Look at the entries below and restate word for word the lines from the first through the one that has "手で触れて、作って学ぶ！工場見学 関西 体験型ス".

Saved entries
== Segment start ==

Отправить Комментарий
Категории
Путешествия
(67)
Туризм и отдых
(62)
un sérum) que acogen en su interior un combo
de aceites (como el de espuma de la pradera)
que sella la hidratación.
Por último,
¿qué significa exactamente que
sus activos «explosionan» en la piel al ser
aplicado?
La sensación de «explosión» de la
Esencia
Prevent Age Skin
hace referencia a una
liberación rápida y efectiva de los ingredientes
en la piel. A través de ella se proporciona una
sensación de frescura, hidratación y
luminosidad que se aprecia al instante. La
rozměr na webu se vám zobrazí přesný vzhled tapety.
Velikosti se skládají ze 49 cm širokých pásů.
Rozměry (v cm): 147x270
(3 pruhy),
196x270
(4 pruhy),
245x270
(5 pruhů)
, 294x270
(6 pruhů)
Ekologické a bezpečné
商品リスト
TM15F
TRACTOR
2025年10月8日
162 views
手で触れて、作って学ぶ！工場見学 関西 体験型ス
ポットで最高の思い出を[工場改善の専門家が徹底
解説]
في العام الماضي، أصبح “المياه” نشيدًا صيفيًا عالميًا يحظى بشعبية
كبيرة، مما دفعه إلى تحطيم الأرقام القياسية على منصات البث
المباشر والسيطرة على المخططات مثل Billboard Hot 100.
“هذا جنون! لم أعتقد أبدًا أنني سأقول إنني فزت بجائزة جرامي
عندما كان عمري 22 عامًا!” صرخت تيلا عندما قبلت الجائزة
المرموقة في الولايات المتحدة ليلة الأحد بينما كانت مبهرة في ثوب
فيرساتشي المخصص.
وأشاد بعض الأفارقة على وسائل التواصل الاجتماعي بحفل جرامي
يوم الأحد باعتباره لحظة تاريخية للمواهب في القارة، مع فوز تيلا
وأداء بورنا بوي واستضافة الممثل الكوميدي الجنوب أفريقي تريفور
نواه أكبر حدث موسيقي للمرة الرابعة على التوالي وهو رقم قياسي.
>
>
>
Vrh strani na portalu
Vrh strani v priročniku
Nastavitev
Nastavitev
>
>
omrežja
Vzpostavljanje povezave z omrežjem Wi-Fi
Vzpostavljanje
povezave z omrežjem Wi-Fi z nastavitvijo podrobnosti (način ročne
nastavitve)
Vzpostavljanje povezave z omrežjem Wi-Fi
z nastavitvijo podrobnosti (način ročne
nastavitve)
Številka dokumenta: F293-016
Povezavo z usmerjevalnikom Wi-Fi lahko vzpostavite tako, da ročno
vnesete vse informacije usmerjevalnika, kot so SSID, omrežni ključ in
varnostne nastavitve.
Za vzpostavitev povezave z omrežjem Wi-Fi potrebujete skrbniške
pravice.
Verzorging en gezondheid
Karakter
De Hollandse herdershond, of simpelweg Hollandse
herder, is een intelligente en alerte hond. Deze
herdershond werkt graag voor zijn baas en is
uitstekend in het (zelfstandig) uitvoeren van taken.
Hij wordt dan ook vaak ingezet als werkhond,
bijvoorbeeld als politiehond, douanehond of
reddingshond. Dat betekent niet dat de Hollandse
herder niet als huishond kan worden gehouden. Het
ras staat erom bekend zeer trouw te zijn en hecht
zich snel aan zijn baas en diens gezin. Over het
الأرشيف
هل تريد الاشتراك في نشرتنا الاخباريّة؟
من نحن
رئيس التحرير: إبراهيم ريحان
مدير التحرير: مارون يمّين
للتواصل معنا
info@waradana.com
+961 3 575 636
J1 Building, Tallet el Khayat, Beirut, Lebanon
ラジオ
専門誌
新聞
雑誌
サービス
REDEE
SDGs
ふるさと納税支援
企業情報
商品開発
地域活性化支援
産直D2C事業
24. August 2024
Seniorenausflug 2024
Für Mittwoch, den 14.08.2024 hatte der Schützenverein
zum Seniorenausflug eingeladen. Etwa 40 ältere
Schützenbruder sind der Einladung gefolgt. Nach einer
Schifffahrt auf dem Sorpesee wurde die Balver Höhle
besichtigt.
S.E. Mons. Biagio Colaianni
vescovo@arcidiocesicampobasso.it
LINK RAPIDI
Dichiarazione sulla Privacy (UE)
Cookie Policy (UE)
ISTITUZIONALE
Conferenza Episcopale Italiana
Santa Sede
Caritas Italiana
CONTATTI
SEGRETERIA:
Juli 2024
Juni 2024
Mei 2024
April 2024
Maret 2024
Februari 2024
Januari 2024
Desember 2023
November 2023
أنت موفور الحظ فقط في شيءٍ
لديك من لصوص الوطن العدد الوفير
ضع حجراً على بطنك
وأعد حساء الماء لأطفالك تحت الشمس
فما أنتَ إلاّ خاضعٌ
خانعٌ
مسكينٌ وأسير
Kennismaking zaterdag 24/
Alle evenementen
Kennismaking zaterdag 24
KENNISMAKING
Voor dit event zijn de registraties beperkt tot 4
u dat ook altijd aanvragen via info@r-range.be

== Segment end ==

OUTPUT -
Отправить Комментарий
Категории
Путешествия
(67)
Туризм и отдых
(62)
un sérum) que acogen en su interior un combo
de aceites (como el de espuma de la pradera)
que sella la hidratación.
Por último,
¿qué significa exactamente que
sus activos «explosionan» en la piel al ser
aplicado?
La sensación de «explosión» de la
Esencia
Prevent Age Skin
hace referencia a una
liberación rápida y efectiva de los ingredientes
en la piel. A través de ella se proporciona una
sensación de frescura, hidratación y
luminosidad que se aprecia al instante. La
rozměr na webu se vám zobrazí přesný vzhled tapety.
Velikosti se skládají ze 49 cm širokých pásů.
Rozměry (v cm): 147x270
(3 pruhy),
196x270
(4 pruhy),
245x270
(5 pruhů)
, 294x270
(6 pruhů)
Ekologické a bezpečné
商品リスト
TM15F
TRACTOR
2025年10月8日
162 views
手で触れて、作って学ぶ！工場見学 関西 体験型ス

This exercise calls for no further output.